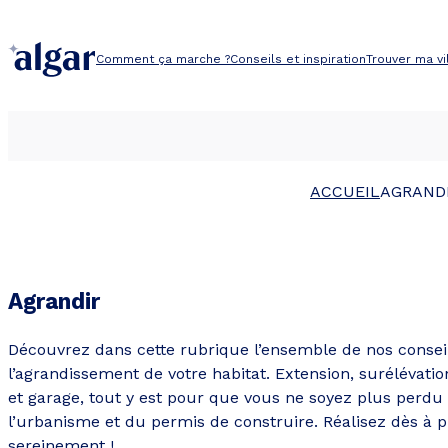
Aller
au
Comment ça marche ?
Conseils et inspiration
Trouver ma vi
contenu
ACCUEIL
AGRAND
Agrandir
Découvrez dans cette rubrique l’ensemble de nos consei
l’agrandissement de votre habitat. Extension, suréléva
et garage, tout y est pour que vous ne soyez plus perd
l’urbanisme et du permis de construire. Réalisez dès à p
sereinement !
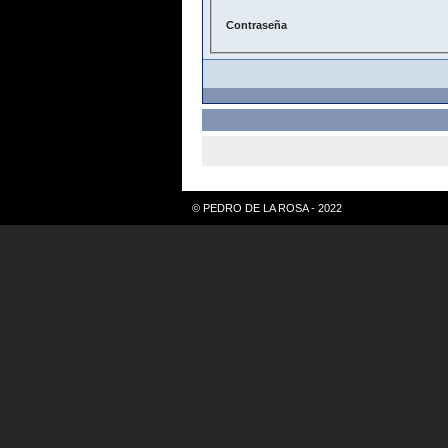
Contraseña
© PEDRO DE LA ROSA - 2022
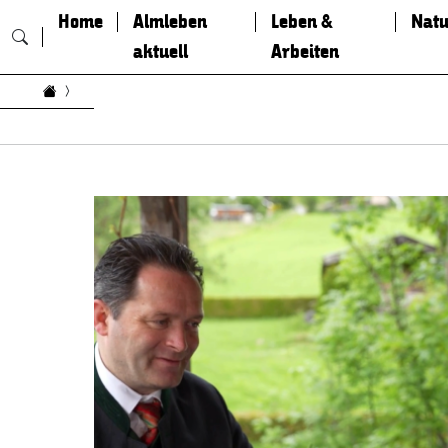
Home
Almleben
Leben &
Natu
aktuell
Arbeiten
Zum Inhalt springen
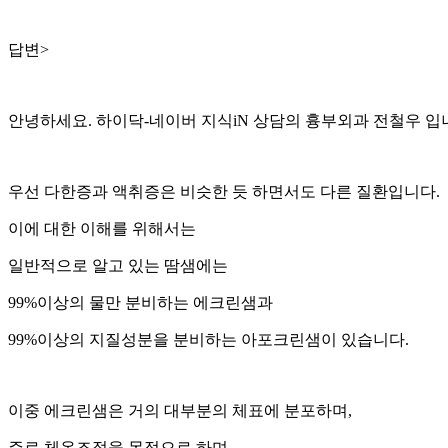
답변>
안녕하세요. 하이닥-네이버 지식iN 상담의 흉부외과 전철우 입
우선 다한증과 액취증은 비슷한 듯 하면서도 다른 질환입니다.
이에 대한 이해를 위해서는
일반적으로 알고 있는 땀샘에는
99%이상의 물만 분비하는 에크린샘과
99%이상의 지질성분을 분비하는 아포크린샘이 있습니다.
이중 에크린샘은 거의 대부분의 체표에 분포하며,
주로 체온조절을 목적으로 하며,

..........

- **Activity**:
Produce an exact copy of the lines from the line containing "et garage, tout" through the last line of the records, with no pictures and no other text.

- **Answer to the exercise**:
et garage, tout y est pour que vous ne soyez plus perd
l’urbanisme et du permis de construire. Réalisez dès à p
sereinement !
Contraseña
© PEDRO DE LA ROSA - 2022
Home
Almleben
Leben &
Natu
aktuell
Arbeiten
Zum Inhalt springen
답변>
안녕하세요. 하이닥-네이버 지식iN 상담의 흉부외과 전철우 입
우선 다한증과 액취증은 비슷한 듯 하면서도 다른 질환입니다.
이에 대한 이해를 위해서는
일반적으로 알고 있는 땀샘에는
99%이상의 물만 분비하는 에크린샘과
99%이상의 지질성분을 분비하는 아포크린샘이 있습니다.
이중 에크린샘은 거의 대부분의 체표에 분포하며,
주로 체온조절을 목적으로 하며,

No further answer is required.